Le 30/04/2012 05:12, Kapps a écrit :
> On Monday, 30 April 2012 at 01:08:28 UTC, Jonathan M Davis wrote:
>> On Sunday, April 29, 2012 17:50:48 Don wrote:
>>> * package. I have no idea how a failed Java experiment got incorporated
>>> into D.
>>
>> Really? In some cases, it's indispensable. For instance, once
>> std.datetime has
>> been split up, it will require it, or it would have duplicate a bunch of
>> implementation-specific stuff which has no business in the public API.
>>
>> - Jonathan M Davis
>
> It's entirely dependent on your coding style. For example, when you look
> at Phobos you rarely (if ever?) see package functions. This is because
> it's entirely module based with a strong degree of separation between
> modules.
>
> However, for someone coming from C#, removing package would be awful. I
> personally use package quite often.
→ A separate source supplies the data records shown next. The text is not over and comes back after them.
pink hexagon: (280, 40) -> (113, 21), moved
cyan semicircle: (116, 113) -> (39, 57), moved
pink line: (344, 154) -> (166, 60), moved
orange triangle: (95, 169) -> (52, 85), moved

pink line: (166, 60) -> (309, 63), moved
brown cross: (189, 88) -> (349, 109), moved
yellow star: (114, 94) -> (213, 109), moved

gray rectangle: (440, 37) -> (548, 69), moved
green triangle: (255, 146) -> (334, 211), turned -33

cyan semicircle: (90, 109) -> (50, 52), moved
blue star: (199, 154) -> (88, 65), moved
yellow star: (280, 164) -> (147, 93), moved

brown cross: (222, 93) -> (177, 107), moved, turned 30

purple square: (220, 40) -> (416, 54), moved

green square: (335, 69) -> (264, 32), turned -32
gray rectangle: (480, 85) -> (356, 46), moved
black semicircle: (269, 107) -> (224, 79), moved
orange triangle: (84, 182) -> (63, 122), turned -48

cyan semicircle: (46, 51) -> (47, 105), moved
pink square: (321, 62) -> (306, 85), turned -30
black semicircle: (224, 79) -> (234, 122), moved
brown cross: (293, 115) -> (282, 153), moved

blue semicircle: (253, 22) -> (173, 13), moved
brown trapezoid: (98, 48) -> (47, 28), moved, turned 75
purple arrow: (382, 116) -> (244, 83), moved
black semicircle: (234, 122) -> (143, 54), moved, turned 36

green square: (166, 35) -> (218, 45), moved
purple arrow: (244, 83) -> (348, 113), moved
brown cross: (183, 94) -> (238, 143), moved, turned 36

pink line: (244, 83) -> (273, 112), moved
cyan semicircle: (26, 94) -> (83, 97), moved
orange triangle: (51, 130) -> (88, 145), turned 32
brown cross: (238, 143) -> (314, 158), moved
For the most part, I stick to one
> major class per file, and separate things across library. There are
> plenty of things that I want other classes in the package/static-library
> to use, but don't want to expose to the public, and thus use package for.

Phobos is a really good example. Modules tend to become more and more fat. And to split them up, package is mandatory.